An Aggressive Interaction Rapidly Increases Brain Androgens in a Male Songbird during the Non-breeding Season.

Aggression is a crucial behavior that impacts access to limited resources in different environmental contexts. Androgens synthesized by the gonads promote aggression during the breeding season. However, aggression can be expressed during the non-breeding season, despite low androgen synthesis by the gonads. The brain can also synthesize steroids ("neurosteroids"), including androgens, which might promote aggression during the non-breeding season. Male song sparrows, Melospiza melodia, are territorial year-round and allow the study of seasonal changes in the steroid modulation of aggression. Here, we quantified steroids following a simulated territorial intrusion (STI) for 10 min in wild adult male song sparrows during the breeding and non-breeding seasons. Using liquid chromatography-tandem mass spectrometry (LC-MS/MS), we examined 11 steroids: pregnenolone, progesterone, corticosterone, dehydroepiandrosterone, androstenedione, testosterone, 5α-dihydrotestosterone, 17ß-estradiol, 17α-estradiol, estriol, and estrone. Steroids were measured in blood and 10 microdissected brain regions that regulate social behavior. In both seasons, STI increased corticosterone in the blood and brain. In the breeding season, STI had no rapid effects on androgens or estrogens. Intriguingly, in the non-breeding season, STI increased testosterone and androstenedione in several behaviorally relevant regions, but not in the blood, where androgens remained non-detectable. Also in the non-breeding season, STI increased progesterone in the blood and specific brain regions. Overall, rapid socially modulated changes in brain steroid levels are more prominent during the non-breeding season. Brain steroid levels vary with season and social context in a region-specific manner and suggest a role for neuroandrogens in aggression during the non-breeding season.

Effect of a Territorial Challenge on the Steroid Profile of a Juvenile Songbird.

Aggression is a social behavior that is critical for survival and reproduction. In adults, circulating gonadal hormones, such as androgens, act on neural circuits to modulate aggressive interactions, especially in reproductive contexts. In many species, individuals also demonstrate aggression before reaching gonadal maturation. Adult male song sparrows, Melospiza melodia, breed seasonally but maintain territories year-round. Juvenile (hatch-year) males aggressively compete for territory ownership during their first winter when circulating testosterone is low. Here, we characterized the relationship between the steroid milieu and aggressive behavior in free-living juvenile male song sparrows in winter. We investigated the effect of a 10 min simulated territorial intrusion (STI) on behavior and steroid levels in blood, 10 microdissected brain regions, and four peripheral tissues (liver, pectoral muscle, adrenal glands, and testes). Using liquid chromatography-tandem mass spectrometry (LC-MS/MS), we quantified 12 steroids: pregnenolone, progesterone, corticosterone, 11-dehydrocorticosterone, dehydroepiandrosterone, androstenedione, testosterone, 5α-dihydrotestosterone, 17ß-estradiol, 17α-estradiol, estrone, and estriol. We found that juvenile males are robustly aggressive, like adult males. An STI increases progesterone and corticosterone levels in blood and brain and increases 11-dehydrocorticosterone levels in blood only. Pregnenolone, androgens, and estrogens are generally non-detectable and are not affected by an STI. In peripheral tissues, steroid concentrations are very high in the adrenals. These data suggest that adrenal steroids, such as progesterone and corticosterone, might promote juvenile aggression and that juvenile and adult songbirds might rely on distinct neuroendocrine mechanisms to support similar aggressive behaviors.

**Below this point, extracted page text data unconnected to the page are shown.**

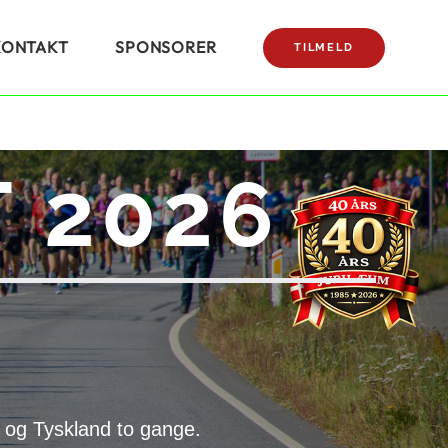
KONTAKT
SPONSORER
TILMELD
 2026
 og Tyskland to gange.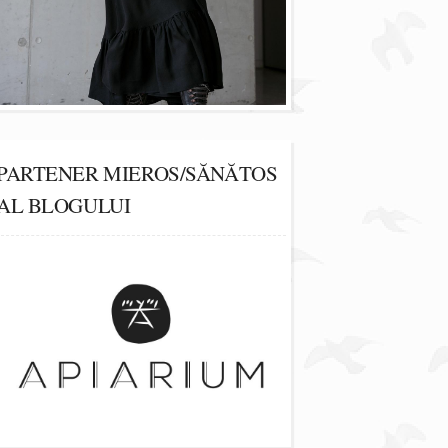
PARTENER MIEROS/SĂNĂTOS
AL BLOGULUI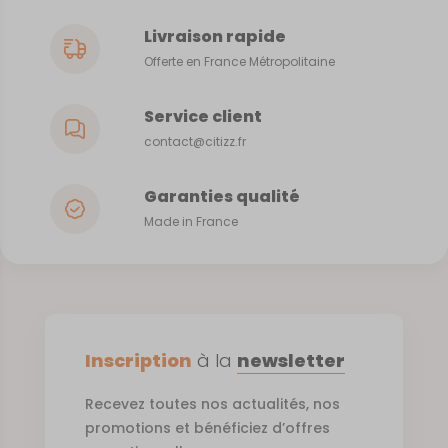
Livraison rapide
Offerte en France Métropolitaine
Service client
contact@citizz.fr
Garanties qualité
Made in France
Inscription
à la
newsletter
Recevez toutes nos actualités, nos
promotions et bénéficiez d’offres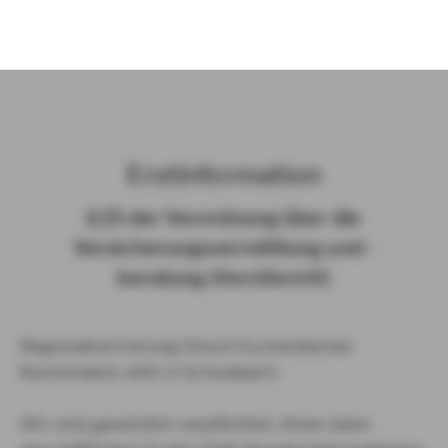
)
Erst­in­for­ma­ti­on
§ 15 der Ver­ord­nung über die
Ver­si­che­rungs­ver­mitt­lung und -​
beratung (Vers­VermV)
Regionalvertretung Gösch Eschenbacher
Koutsimanis oHG in Schwabach :
Wir sind gesetzlich verpflichtet, Ihnen beim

Steroid profiling in brain and plasma of adult zebra finches following traumatic brain injury.

Traumatic brain injury (TBI) is a serious health concern and a leading cause of death. Emerging evidence strongly suggests that steroid hormones (estrogens, androgens, and progesterone) modulate TBI outcomes by regulating inflammation, oxidative stress, free radical production, and extracellular calcium levels. Despite this growing body of evidence on steroid-mediated neuroprotection, very little is known about the local synthesis of these steroids following injury. Here, we examine the effect of TBI on local neurosteroid levels around the site of injury and in plasma in adult male and female zebra finches. Using ultrasensitive liquid chromatography-tandem mass spectrometry (LC-MS/MS), we examined estrogens, androgens, and progesterone in the entopallium and plasma of injured and uninjured animals. Three days after injury, elevated levels of 17ß-estradiol (E2 ), estrone (E1 ), and testosterone (T) were detected near injured brain tissue with a corresponding increase in E2 also detected in plasma. Taken together, these results provide further evidence that TBI alters neurosteroid levels and are consistent with studies showing that neurosteroids provide neuroprotection following injury.